### Exercise objective:
Only the lines from the one containing "Task: Click on" through the end of the data below should be copied, each exactly as written and with both ends kept.
'''
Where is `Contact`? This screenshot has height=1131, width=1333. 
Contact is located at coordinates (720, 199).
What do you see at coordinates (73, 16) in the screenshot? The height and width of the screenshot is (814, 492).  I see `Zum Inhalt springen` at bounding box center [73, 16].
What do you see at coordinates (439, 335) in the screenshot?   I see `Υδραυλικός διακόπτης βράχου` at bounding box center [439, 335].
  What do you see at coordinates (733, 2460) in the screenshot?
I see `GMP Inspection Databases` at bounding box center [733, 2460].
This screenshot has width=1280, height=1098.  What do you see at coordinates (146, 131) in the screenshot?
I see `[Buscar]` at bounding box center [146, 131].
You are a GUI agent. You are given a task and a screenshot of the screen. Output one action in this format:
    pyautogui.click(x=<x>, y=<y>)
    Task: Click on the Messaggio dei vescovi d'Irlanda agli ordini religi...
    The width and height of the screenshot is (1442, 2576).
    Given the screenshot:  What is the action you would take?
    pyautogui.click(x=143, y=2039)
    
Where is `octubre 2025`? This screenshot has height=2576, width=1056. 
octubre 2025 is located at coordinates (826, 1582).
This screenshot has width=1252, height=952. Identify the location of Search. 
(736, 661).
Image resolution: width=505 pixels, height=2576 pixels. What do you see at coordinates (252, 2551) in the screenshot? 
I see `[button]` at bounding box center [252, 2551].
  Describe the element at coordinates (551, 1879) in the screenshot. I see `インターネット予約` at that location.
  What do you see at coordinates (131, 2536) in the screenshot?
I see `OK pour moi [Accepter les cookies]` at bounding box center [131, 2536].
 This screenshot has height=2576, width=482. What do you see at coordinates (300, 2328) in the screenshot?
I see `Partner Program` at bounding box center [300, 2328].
'''
### Your solution:
    Task: Click on the Messaggio dei vescovi d'Irlanda agli ordini religi...
    The width and height of the screenshot is (1442, 2576).
    Given the screenshot:  What is the action you would take?
    pyautogui.click(x=143, y=2039)
    
Where is `octubre 2025`? This screenshot has height=2576, width=1056. 
octubre 2025 is located at coordinates (826, 1582).
This screenshot has width=1252, height=952. Identify the location of Search. 
(736, 661).
Image resolution: width=505 pixels, height=2576 pixels. What do you see at coordinates (252, 2551) in the screenshot? 
I see `[button]` at bounding box center [252, 2551].
  Describe the element at coordinates (551, 1879) in the screenshot. I see `インターネット予約` at that location.
  What do you see at coordinates (131, 2536) in the screenshot?
I see `OK pour moi [Accepter les cookies]` at bounding box center [131, 2536].
 This screenshot has height=2576, width=482. What do you see at coordinates (300, 2328) in the screenshot?
I see `Partner Program` at bounding box center [300, 2328].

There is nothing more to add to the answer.